(Saved entries)
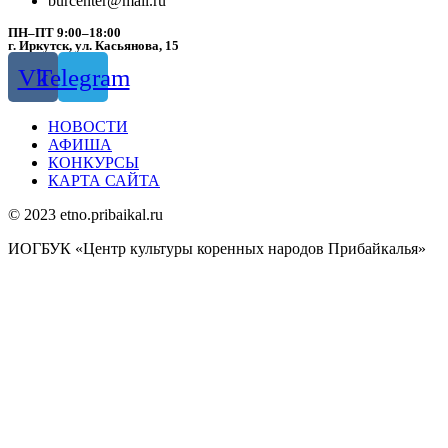
burcenter@mail.ru
ПН–ПТ 9:00–18:00
г. Иркутск, ул. Касьянова, 15
Vk
Telegram
НОВОСТИ
АФИША
КОНКУРСЫ
КАРТА САЙТА
© 2023 etno.pribaikal.ru
ИОГБУК «Центр культуры коренных народов Прибайкалья»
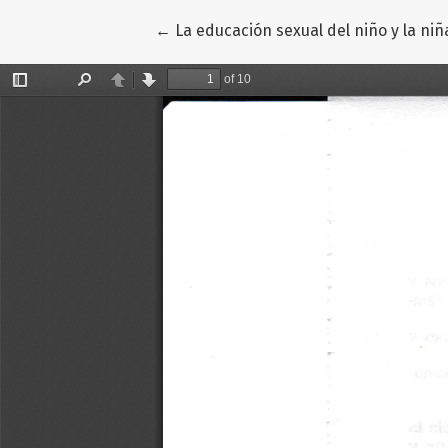
Volver a los detalles del artículo
←
La educación sexual del niño y la niñ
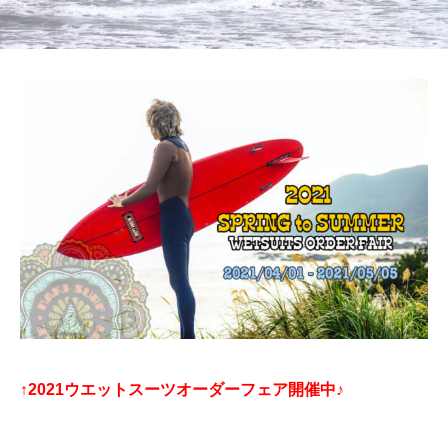
↑2021ウエットスーツオーダーフェア開催中♪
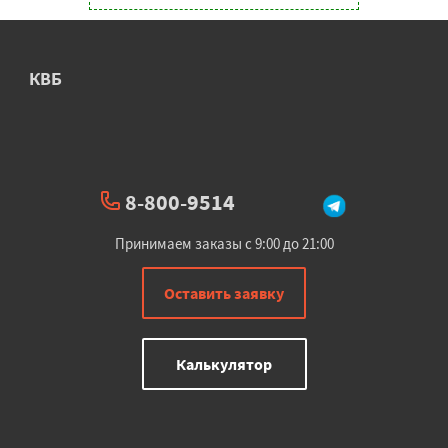
КВБ
8-800-9514
Принимаем заказы с 9:00 до 21:00
Оставить заявку
Калькулятор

■ PROBLEM DESCRIPTION
Counting the line with "ПН–ПТ 9:00–18:00" and the last line of the data above, transcribe those two lines and every line between them exactly, without the pictures.

■ SOLUTION
ПН–ПТ 9:00–18:00
г. Иркутск, ул. Касьянова, 15
Vk
Telegram
НОВОСТИ
АФИША
КОНКУРСЫ
КАРТА САЙТА
© 2023 etno.pribaikal.ru
ИОГБУК «Центр культуры коренных народов Прибайкалья»
Volver a los detalles del artículo
←
La educación sexual del niño y la niñ
↑2021ウエットスーツオーダーフェア開催中♪
КВБ
8-800-9514
Принимаем заказы с 9:00 до 21:00
Оставить заявку
Калькулятор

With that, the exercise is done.